Depuis, j’ai vu passer quelques députés en Abitibi-Témiscamingue, députés, et de différentes allégeances. Au provincial, au fédéral. Je demeure convaincue que malgré les divergences de valeurs ou de préoccupations, la grande majorité de ces personnalités politiques ont servi leur territoire et leur monde au mieux de leurs capacités. J’y crois aussi. Outre le besoin de pouvoir de certaines, la plupart sont animées d’un engagement personnel sincère à servir une cause plus grande que soi, à transformer le cours des choses.

Pourtant, quand passe le mot « politique » dans le fil d’actualité, ça me donne illico une crise d’urticaire mentale.
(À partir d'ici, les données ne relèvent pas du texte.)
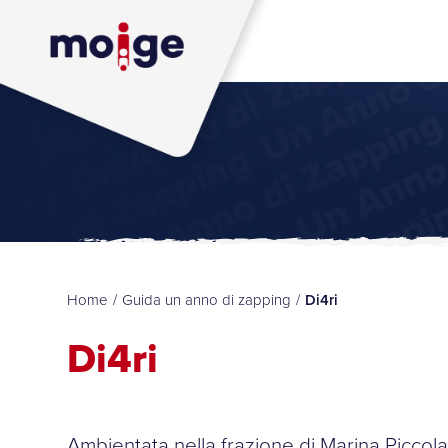
Home
/
Guida un anno di zapping
/
Di4ri
Di4ri
Ambientata nella frazione di Marina Piccola d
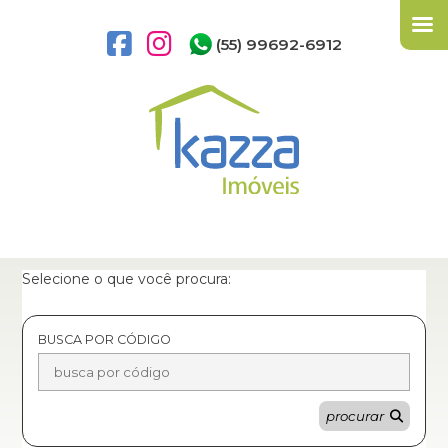
(55) 99692-6912
Selecione o que você procura:
BUSCA POR CÓDIGO
procurar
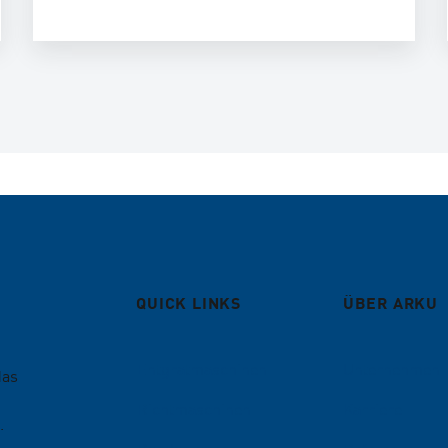
QUICK LINKS
ÜBER ARKU
Entgratmaschinen
Unternehmen
das
Richtmaschinen
Karriere
.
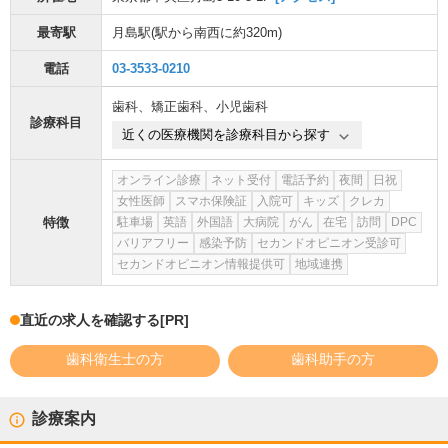
最寄駅
月島駅
(駅から
南西に約320m
)
電話
03-3533-0210
歯科
、
矯正歯科
、
小児歯科
診療科目
近くの医療機関を診療科目から探す
オンライン診療
ネット受付
電話予約
夜間
日祝
女性医師
スマホ保険証
入院可
キッズ
クレカ
特徴
駐車場
英語
外国語
大病院
がん
在宅
訪問
DPC
バリアフリー
感染予防
セカンドオピニオン受診可
セカンドオピニオン情報提供可
地域連携
直近の求人を確認する
[PR]
歯科衛生士の方
歯科助手の方
診療案内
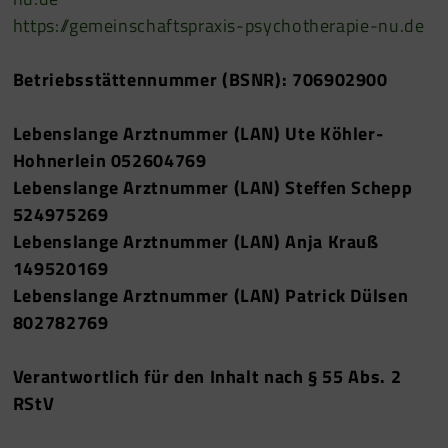
https://gemeinschaftspraxis-psychotherapie-nu.de
Betriebsstättennummer (BSNR): 706902900
Lebenslange Arztnummer (LAN) Ute Köhler-
Hohnerlein 052604769
Lebenslange Arztnummer (LAN) Steffen Schepp
524975269
Lebenslange Arztnummer (LAN) Anja Krauß
149520169
Lebenslange Arztnummer (LAN) Patrick Dülsen
802782769
Verantwortlich für den Inhalt nach § 55 Abs. 2
RStV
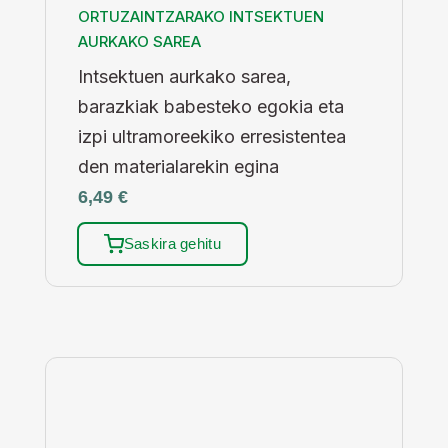
ORTUZAINTZARAKO INTSEKTUEN
AURKAKO SAREA
Intsektuen aurkako sarea,
barazkiak babesteko egokia eta
izpi ultramoreekiko erresistentea
den materialarekin egina
6,49
€
Saskira gehitu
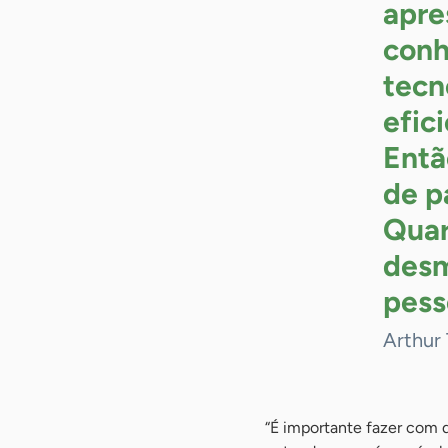
apre
conh
tecn
efic
Entã
de p
Quar
desm
pess
Arthur 
“É importante fazer com 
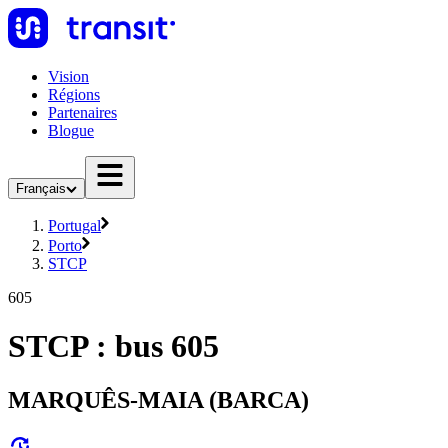
Vision
Régions
Partenaires
Blogue
Français
Portugal
Porto
STCP
605
STCP : bus 605
MARQUÊS-MAIA (BARCA)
Les médias télévisés ont fini par créer un cirque dénué de tout espace de discussion réelle, un ring de boxe où hargne et hostilité usurpent l’espace du débat. Les vraies idées ne peuvent s’exprimer dans une punch line. La parole plie sous le poids du temps d’antenne qui se change en spectacle. Le pire, c’est que ce n’est même pas efficace. C’est creux. Pire encore que la violence verbale, ce sont les partis qui dictent à leurs candidats d’en dire le moins possible pour ne pas se mettre le pied dans la bouche avant les élections. Des marionnettes à qui on fait dire ce que le parti décide, et qui parlent ensuite de démocratie. Mais là, je m’égare.

Si je réagis de façon si épidermique aux zoos médiatiques, c’est qu’ils sont la cause d’une culture de l’instantané et du condensé superficiel d’information qui font sombrer les tentatives de présenter des idées, d’en déployer les nuances, d’en saisir les impacts. Les campagnes électorales en sont sans doute la démonstration la plus pitoyable. En un sens, les analystes sportifs ont plus de temps d’antenne pour décortiquer un match de hockey ordinaire qu’un candidat a de temps pour présenter les détails de son programme politique, lequel a le potentiel d’influencer les décisions d’un gouvernement pour les années à venir.

Alors si, comme moi, les discours creux vous désemparent et les formules qui ne veulent rien dire vous étourdissent, allez à la rencontre de ce qui donne du sens à votre présent. Allez voir des artistes. Allez rencontrer des œuvres. Vous allez voir, ça fait vraiment du bien.